● **Task to carry out**: Retype the entries below exactly, but begin at the line containing "düyməsini tıkladıqda 18 yaşın üzərində" and end at the last line.

● **Data to process**:
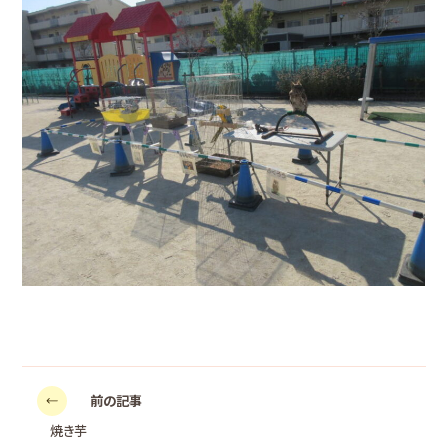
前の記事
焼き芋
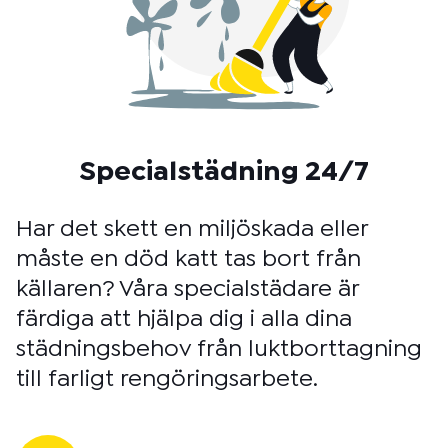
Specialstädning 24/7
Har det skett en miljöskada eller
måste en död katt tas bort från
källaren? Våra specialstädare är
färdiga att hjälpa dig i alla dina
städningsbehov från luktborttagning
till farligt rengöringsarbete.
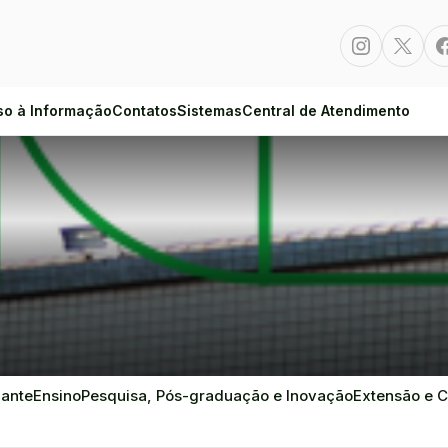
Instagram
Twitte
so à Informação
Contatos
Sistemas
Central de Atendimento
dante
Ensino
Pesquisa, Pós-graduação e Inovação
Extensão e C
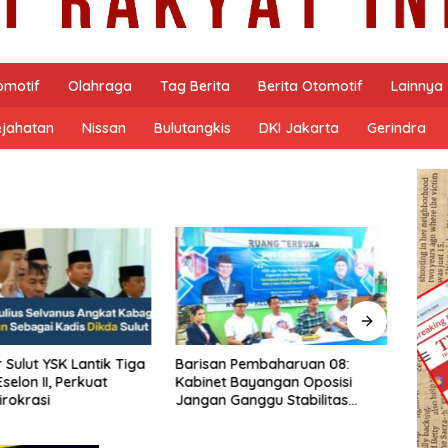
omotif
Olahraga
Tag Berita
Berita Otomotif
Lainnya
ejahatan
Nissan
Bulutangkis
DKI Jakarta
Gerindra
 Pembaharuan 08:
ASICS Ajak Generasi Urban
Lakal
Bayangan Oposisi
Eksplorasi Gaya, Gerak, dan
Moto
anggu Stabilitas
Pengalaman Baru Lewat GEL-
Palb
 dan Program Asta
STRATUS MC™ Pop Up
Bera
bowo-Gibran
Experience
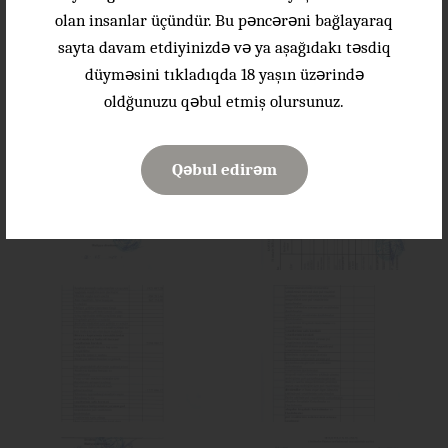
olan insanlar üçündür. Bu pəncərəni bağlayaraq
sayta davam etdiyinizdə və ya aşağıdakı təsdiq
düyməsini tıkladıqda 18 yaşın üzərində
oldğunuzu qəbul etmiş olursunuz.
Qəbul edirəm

● **Answer to this problem**:
düyməsini tıkladıqda 18 yaşın üzərində
oldğunuzu qəbul etmiş olursunuz.
Qəbul edirəm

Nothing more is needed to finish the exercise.